Does it scan your entire filesystem for atimes so as not to miss the .h files over in /usr/include, and if not, how does it know which directories need scanning?


No, it defaults to recursively scanning the current directory, but you can easily override this if you want, eg:

    setup(dirs=['.', '../lib'])


Is there a way to override it to just use strace?


Sure is. This will do it:

    setup(runner='strace_runner')


Neat! Thanks!


I don't get it. Does it intercept file accesses to determine the dependencies? Looks like magic.

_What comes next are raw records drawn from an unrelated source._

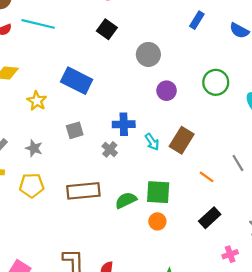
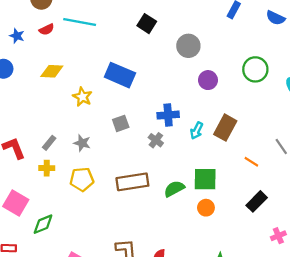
cyan arrow: (152, 142) -> (197, 131), turned 63

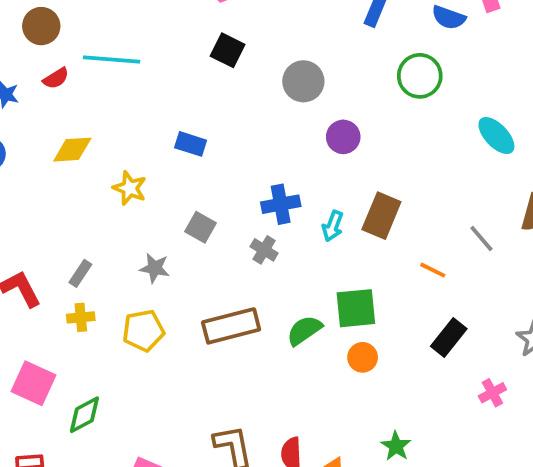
green circle: (255, 69) -> (420, 76), moved
blue rectangle: (120, 75) -> (191, 144), size x0.6
gray square: (121, 123) -> (201, 227), turned -35
gray star: (82, 143) -> (155, 268), moved

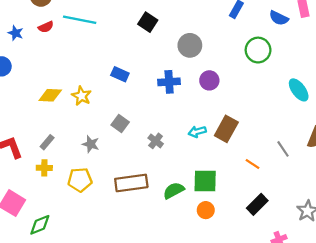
yellow diamond: (72, 150) -> (50, 95), moved
blue cross: (281, 204) -> (169, 82), moved
cyan arrow: (333, 226) -> (197, 132), turned 48

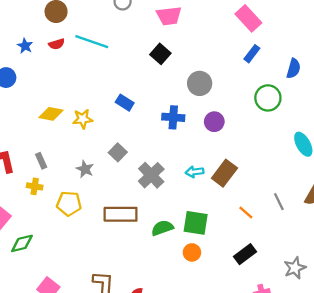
blue semicircle: (279, 18) -> (294, 69), turned -108
yellow star: (82, 96) -> (83, 119), turned 30
gray cross: (156, 141) -> (151, 175), size x1.6
gray rectangle: (47, 142) -> (41, 161), turned -72

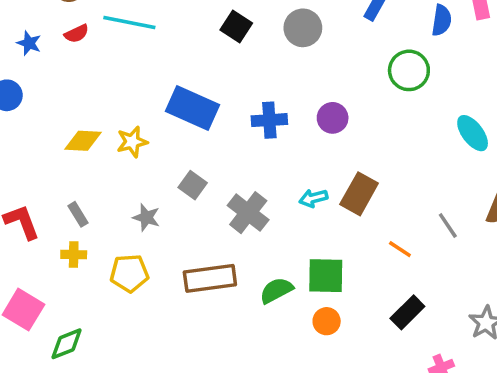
gray circle: (200, 83) -> (303, 28), moved
blue rectangle: (125, 103) -> (192, 108), size x1.8

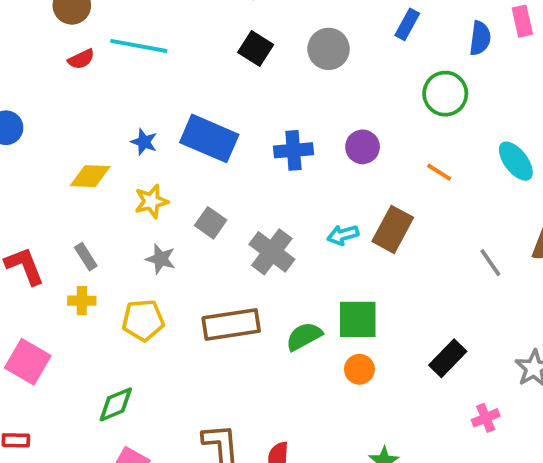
blue star: (29, 43) -> (144, 142), moved
yellow star: (132, 142) -> (151, 201), moved
orange line: (400, 249) -> (439, 172), moved
green diamond: (67, 344) -> (116, 404), moved

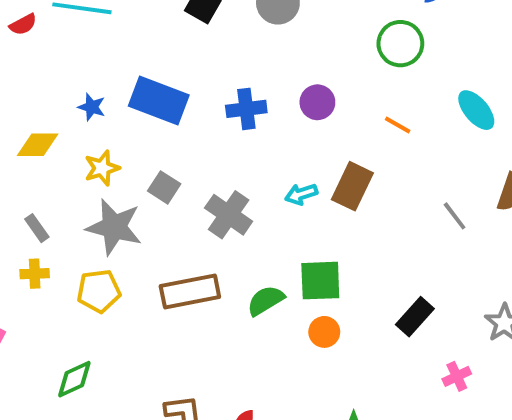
gray star: (161, 259) -> (114, 227), size x1.8

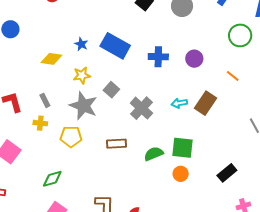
brown rectangle: (190, 291) -> (117, 144), size x0.7

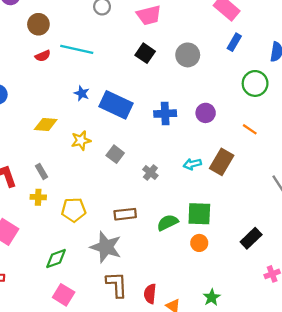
blue star: (81, 44) -> (82, 93), moved
gray star: (83, 106) -> (106, 247), moved
gray cross: (142, 108) -> (150, 172), size x0.6

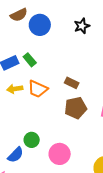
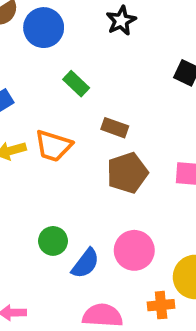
green rectangle: (30, 60) -> (76, 84), moved
pink circle: (60, 154) -> (134, 250), moved
blue semicircle: (16, 155) -> (85, 263), moved

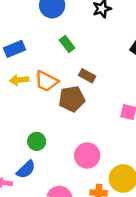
brown pentagon: (127, 173) -> (72, 99), moved
blue semicircle: (85, 263) -> (26, 169), moved

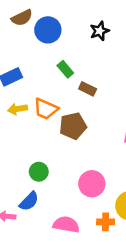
brown rectangle: (87, 76) -> (88, 89), moved

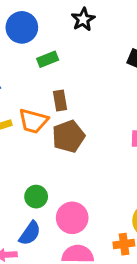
green rectangle: (65, 69) -> (48, 59), moved, turned -63
brown rectangle: (88, 89) -> (60, 100), moved, turned 63
pink circle: (92, 184) -> (72, 218), moved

Yes, via access times and strace: "When this build stage ran, it checked these files, so remember them as dependencies." Not magic at all, and should automatically work for languages that haven't even been invented yet.


Can it tell (using access times under windows) that the files were modified by that stage of the build command, and not by another unrelated process?

How does it know which drives and directories to scan for recently modified files? Scanning all of them would take a while.


It is possible to do strace-like stuff on Windows too as evidenced by Process Monitor. http://technet.microsoft.com/en-us/sysinternals/bb896645.asp...

If scanning atimes is too slow or unreliable, perhaps fabricate could be updated to use procmon?


Here's a version of strace for Windows: http://www.intellectualheaven.com/default.asp?BH=projects...

I've hacked it to print the actual file names on CreateFile() calls, but it's failing because it doesn't recurse and trace sub-processes. It should be theoretically possible by hooking CreateProcess(), but it's probably hard.


It uses strace, a Linux-specific file change notification hook. It's not available on BSD or (IIRC) OS X, though ktrace is, so it could conceivably be ported. (The page says something vague about cygwin having a comparable hook to strace. I haven't developed for cygwin, though.)

It looks like it checks for files modified specifically by its subprocesses.